Il faut reconnaître que la tâche est ardue et la mission difficile : il s'agit d'échanger le billet d'avion contre un ticket de train et, pour ce faire, de retrouver, parmi les centaines de milliers de mètres carrés du lieu, la guitoune, d'une surface inférieure à un mètre, réservée à cet usage.

J'avoue que l'idée même de leur imposer ce changement de titre de transport est assez géniale. Ils ont bien un document qui mentionne le numéro de siège et de voiture qu'ils occuperont s'ils trouvent un jour le chemin de fer mais tu les obliges quand même à se présenter en un lieu précis pour la régularisation. Mais là où cela touche carrèment au grandiose, c'est quand ils s'apercevront que le mini guichet qu'ils viennent de dénicher coincé entre une porte et un ascenceur [donc totalement masqué par la marée humaine de ce jour de transhumance] restera fermé jusqu'à une demie heure avant le départ annoncé.

Quel plaisir de les voir alors s'aligner et se garer, le ticket à la main et les yeux dans le vide.

Certains s'assoient à même le sol et provoquent aussitôt quelques bouchons parmi les voyageurs à la recherche de tout autre chose. D'autres tournent en rond, font les cent pas, se balancent d'un pied sur l'autre, téléphonent à voix haute, s'embrassent quand ils sont couple, bref s'occupent à inventer la patience, jusqu'à ce qu'enfin arrive l'équipe chargée des opérations de transfert.

Sa mission est double : Offrir contre leur billet avec toutes les mentions, un autre présentant exactement les mêmes informations. Ce qui n'est même pas une histoire d'arrangement entre la compagnie aérienne nationale et la SNCF puisque c'est bien le personnel Air France qui les accompagne aussi sur rails. Ce qu'ils découvrent quand les stewards et les hotesses s'empressent de reprendre tous les bagages qu'ils ont jusqu'ici trainés pour les entasser à la suite sur un chariot de fret qui aura son propre wagon.

C'est vraiment mettre en place des procédures pour l'amour des procédures, non ? Il serait peut-être plus simple de ne pas changer de ticket et de flécher clairement le parcours jusqu'aux quais tout en s'occupant directement du transfert des bagages. Cela permettrait pour le moins de leur éviter un peu de stress inutile.

Et temps que j'y suis à vous causer de procédures inutiles, au retour, j'ai eu la joie, que dis-je l'honneur, de faire halte à l'aéroport de Clermont-Ferrand. Ne riez pas, c'est une grande ville et il n'y a pas de raison qu'elle échappe au bruit des réacteurs de l'aviation civile.

D'ailleurs, ils doivent en être assez fiers de leur terminal aérien parce qu'ils te le font visiter.

Ainsi, dès que ton avion atterrit, tu descends à pied sur le tarmac pour monter dans un bus qui t'emmène aussitôt à l'autre bout du bâtiment afin de te présenter à la douane.
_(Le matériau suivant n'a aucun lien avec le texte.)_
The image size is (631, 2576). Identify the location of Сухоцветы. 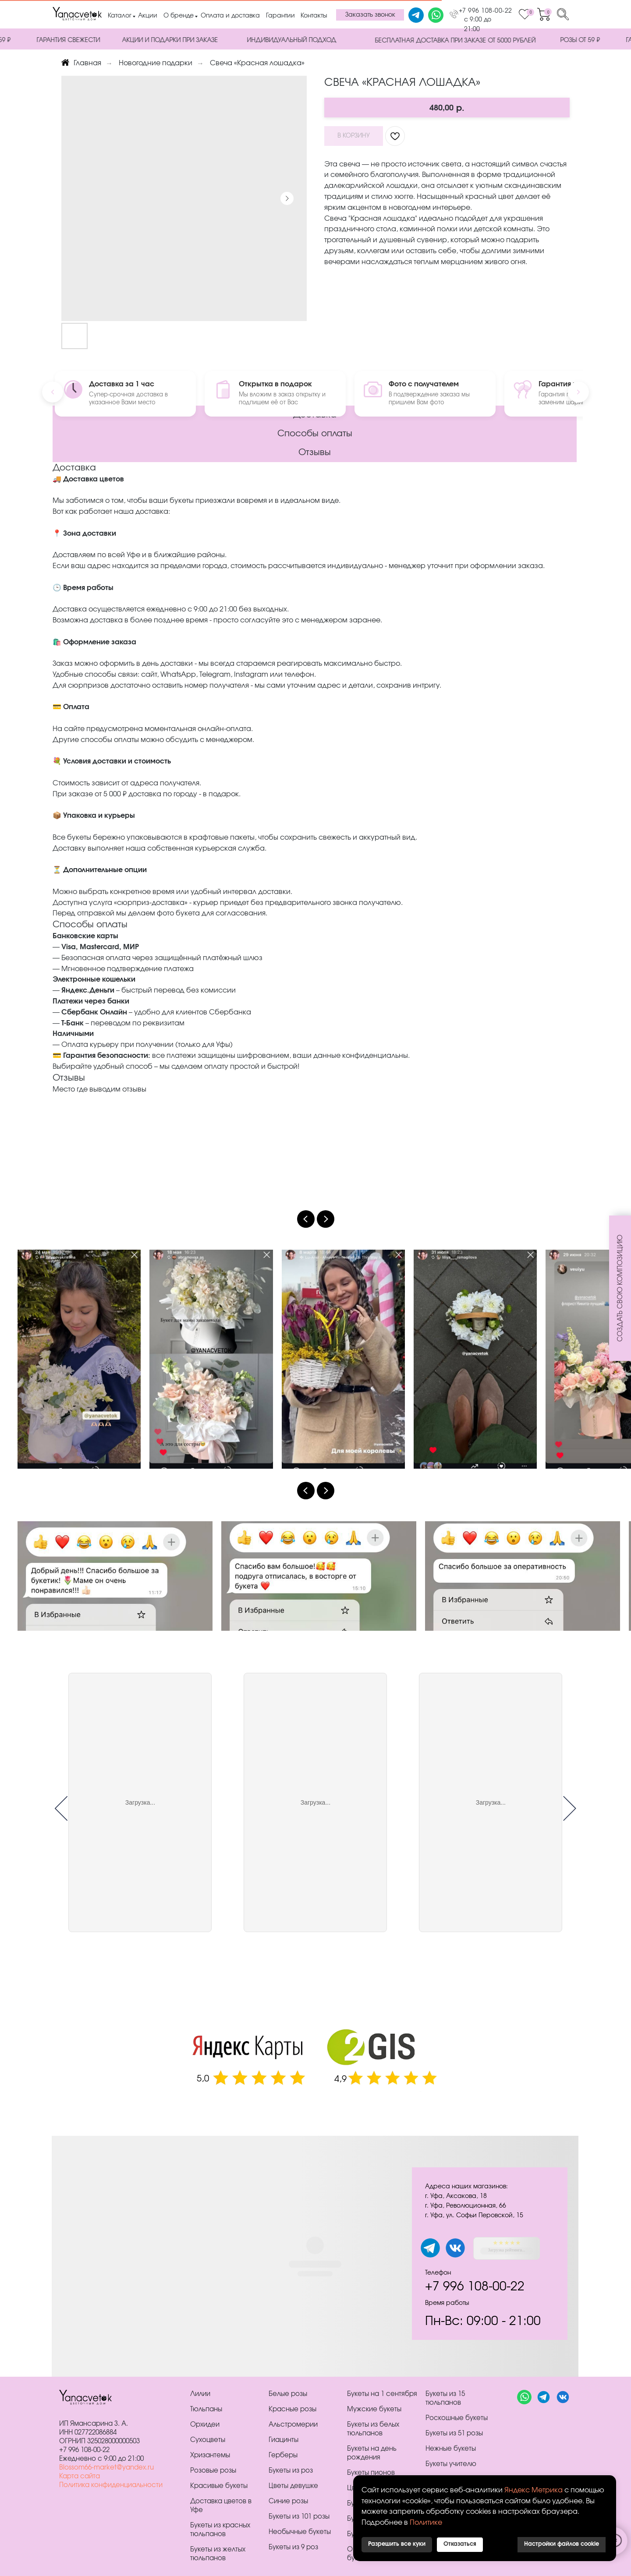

C'est assez étrange parce que tu as décollé de Bruxelles et que tu n'as pas mis un seul orteil hors de l'espace Schengen mais passons car c'est après que c'est cocasse.

Une fois que l'agent a rempli son office en vérifiant la validité de ton passeport et constaté à plusieurs reprises que tu es bien la même personne en photo qu'en vrai [s'il venait à l'idée d'Al Qaïda d'envahir le Massif Central, les voilà prévenus], tu t'engages dans un très long couloir. Lequel débouche dans un second, qui s'enchaîne avec un troisième, qui se continue d'un quatrième et tous recouverts de la même moquette grise mais impeccablement neuve et te conduisent jusqu'à la porte d'embarquement. C'est à dire pour rejoindre et monter dans l'avion garé juste à côté de celui qui t'a amené là !

Si vous me dites que les gens, dès qu'ils se transforment en touristes, perdent toute forme d'intelligence, je veux bien vous croire. Il faut toutefois reconnaître que sont aussi les conditions du voyage qui leur donnent l'occasion de devenir chèvre…

[Nota : le passage de l'avion au TGV n'est pas mal du tout puisque tu te retrouves en première classe et qu'on t'amène, comme à bord de l'aéroplane, de quoi boire et grignoter. C'est plaisant…].